LBR: Banks are deleing with the impact of two particular international accounts standards IAS 32 and 39 dealing with financial instruments. Looking at the experience in India, for intense, with these tow standards and their implementation, how do you think banks should approach this challenge broadly?
A: I think the challenges that you alluded to is also because these standards are quite complicated. So to start off with people are uncomfortable just reading the standards itself. There is a lot of terminology and jargon in these standards. So you do need to cut through all of that to get to the heart of these standards.
My suggestion would be that banks need to quickly deal with these standards because they are not going to go away. But at the same time you need to realize that you need to fairly pragmatic approach to the principals that are set in these standards.
For an instance not everything in those standards is been written for a Sri Lankan context. So you need to think about how you need to adapt those standards to local context. You should do so in a manner that is feasible to do on an on going basis.
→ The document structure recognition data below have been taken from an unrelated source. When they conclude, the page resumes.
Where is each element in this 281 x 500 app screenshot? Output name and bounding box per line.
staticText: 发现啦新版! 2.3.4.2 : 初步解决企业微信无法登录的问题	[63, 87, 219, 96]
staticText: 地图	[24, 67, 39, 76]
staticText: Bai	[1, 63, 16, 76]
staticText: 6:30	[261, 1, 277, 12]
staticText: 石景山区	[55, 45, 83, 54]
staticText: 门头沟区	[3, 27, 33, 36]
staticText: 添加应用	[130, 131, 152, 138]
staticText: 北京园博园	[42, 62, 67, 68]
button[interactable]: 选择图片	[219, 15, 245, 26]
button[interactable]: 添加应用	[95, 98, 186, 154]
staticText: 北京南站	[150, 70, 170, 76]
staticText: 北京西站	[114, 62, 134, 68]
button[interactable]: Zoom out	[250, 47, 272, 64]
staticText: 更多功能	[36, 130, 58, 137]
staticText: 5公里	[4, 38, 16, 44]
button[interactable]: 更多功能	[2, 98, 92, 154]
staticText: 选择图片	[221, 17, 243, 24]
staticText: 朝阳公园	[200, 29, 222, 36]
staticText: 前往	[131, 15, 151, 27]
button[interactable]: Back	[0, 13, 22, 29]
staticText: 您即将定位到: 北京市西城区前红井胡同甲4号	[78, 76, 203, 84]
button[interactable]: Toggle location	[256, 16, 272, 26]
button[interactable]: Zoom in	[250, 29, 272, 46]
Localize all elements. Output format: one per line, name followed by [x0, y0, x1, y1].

Certainly I don’t think either the standards centers or the central bank wants a situation where you just have a theoretical construct around how these standards are applied.
But it does also mean practically that at the heart of the business of a bank, for example lending, is likely to be significantly impacted by the application of these standards. Today for instance the way a non performing loan is recognized in the Sri Lankan banking sector is based on set of rules based on number of dates passed due. IFRS or SLAS 41, 45 which is a local standard, focuses much more on the application on judgment by a bank to determine that. Judgment is a number of factors, its difficult to document, its difficult to consistently apply across an organization itself and certainly even across a sector. So I think there are significant challenges facing banks in this context and I think earlier they start to deal with it the better their position will be.
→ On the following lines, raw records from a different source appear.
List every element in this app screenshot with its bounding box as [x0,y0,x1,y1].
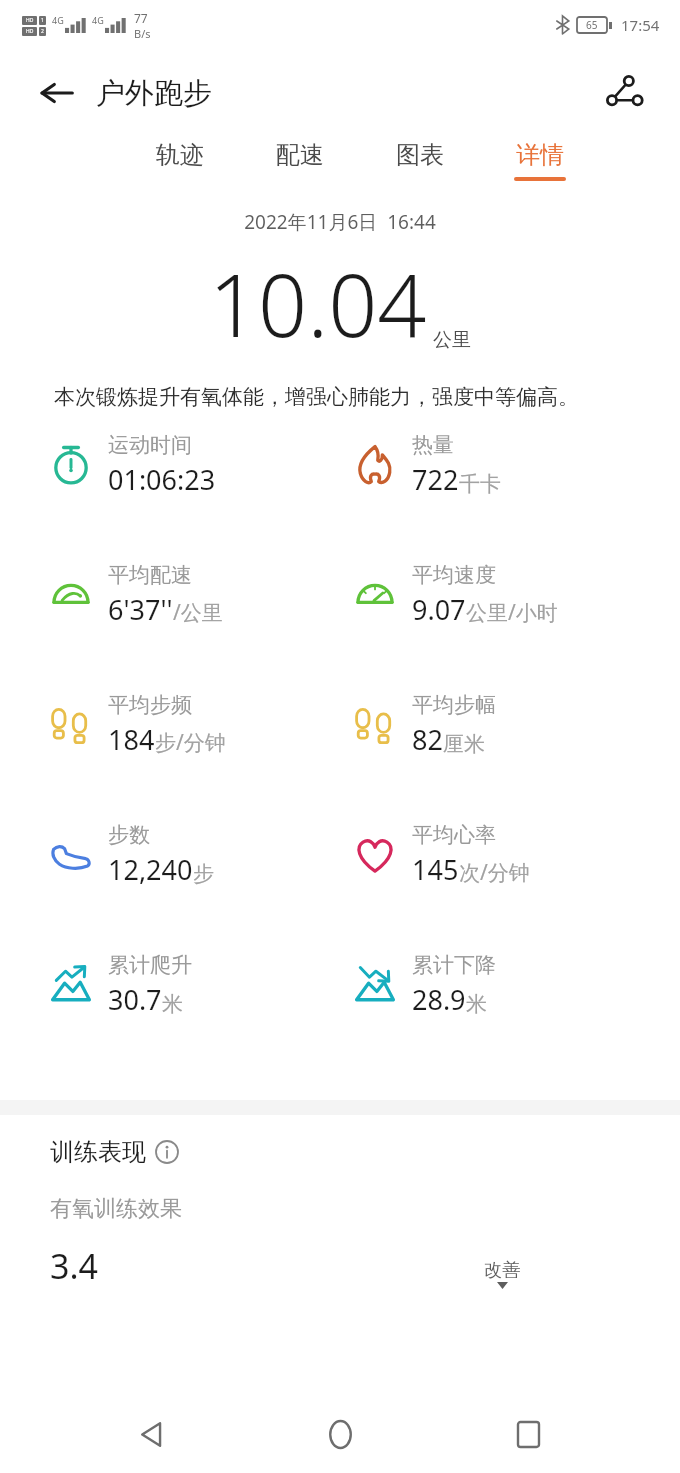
staticText: 2022年11月6日 16:44 [0,209,680,235]
staticText: 17:54 [621,15,660,35]
staticText: 轨迹 [156,140,204,170]
staticText: 次/分钟 [459,858,530,887]
button[interactable]: 热量 [348,432,680,498]
button[interactable]: Back [116,1398,188,1470]
button[interactable]: Recents [492,1398,564,1470]
button[interactable]: 图表 [390,136,450,185]
staticText: 千卡 [459,471,501,497]
staticText: 步/分钟 [155,728,226,757]
button[interactable]: 配速 [270,136,330,185]
staticText: 有氧训练效果 [50,1195,182,1223]
staticText: /公里 [173,598,223,627]
staticText: 9.07 [412,591,466,628]
staticText: B/s [134,26,151,41]
button[interactable]: Home [304,1398,376,1470]
staticText: 公里/小时 [466,598,558,627]
staticText: 12,240 [108,851,193,888]
button[interactable]: 平均心率 [348,822,680,888]
staticText: 82 [412,721,443,758]
staticText: 平均步频 [108,692,192,718]
staticText: HD [26,17,34,24]
staticText: 本次锻炼提升有氧体能，增强心肺能力，强度中等偏高。 [54,384,626,410]
button[interactable]: 步数 [44,822,340,888]
staticText: 2 [41,28,44,35]
staticText: 米 [466,991,487,1017]
staticText: 4G [52,14,64,26]
staticText: 平均步幅 [412,692,496,718]
staticText: 3.4 [50,1243,99,1289]
staticText: 01:06:23 [108,461,216,498]
staticText: 运动时间 [108,432,192,458]
button[interactable]: Share [596,65,652,121]
staticText: 6'37'' [108,591,173,628]
staticText: 4G [92,14,104,26]
staticText: 改善 [484,1259,520,1282]
staticText: 平均速度 [412,562,496,588]
staticText: 步数 [108,822,150,848]
button[interactable]: 累计下降 [348,952,680,1018]
staticText: 步 [193,861,214,887]
button[interactable]: 平均步幅 [348,692,680,758]
staticText: 722 [412,461,459,498]
button[interactable]: 平均配速 [44,562,340,628]
button[interactable]: 平均速度 [348,562,680,628]
staticText: 28.9 [412,981,466,1018]
staticText: 训练表现 [50,1137,146,1167]
staticText: 77 [134,10,148,26]
button[interactable]: 详情 [510,136,570,185]
button[interactable]: 累计爬升 [44,952,340,1018]
staticText: 累计下降 [412,952,496,978]
button[interactable]: 运动时间 [44,432,340,498]
button[interactable]: Back [36,72,212,114]
button[interactable]: 训练表现 [50,1137,180,1167]
staticText: 米 [162,991,183,1017]
staticText: 公里 [433,328,471,352]
button[interactable]: 平均步频 [44,692,340,758]
staticText: 65 [586,18,598,32]
staticText: 30.7 [108,981,162,1018]
staticText: 厘米 [443,731,485,757]
staticText: 详情 [516,140,564,170]
staticText: 平均配速 [108,562,192,588]
button[interactable]: 轨迹 [150,136,210,185]
staticText: 1 [41,17,44,24]
other: Info [154,1139,180,1165]
staticText: 平均心率 [412,822,496,848]
staticText: 户外跑步 [96,75,212,112]
staticText: HD [26,28,34,35]
staticText: 184 [108,721,155,758]
staticText: 热量 [412,432,454,458]
staticText: 145 [412,851,459,888]
staticText: 配速 [276,140,324,170]
staticText: 10.04 [209,245,427,362]
staticText: 累计爬升 [108,952,192,978]
staticText: 图表 [396,140,444,170]
other: Back [36,72,78,114]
LBR: Anything you want to add to round off the discussion?
A: I think this is a step in the right direction. We should not overstate or understate the challenge. Its an important one and for Sri Lankan companies to be viewed as full players in the world stage, so to speak, they do need make sure that they recognize the importance of also reporting from a financial perspective in a language the world is increasingly speaking in. It’s a challenge and people need to work through it in a systematic and sensible manner.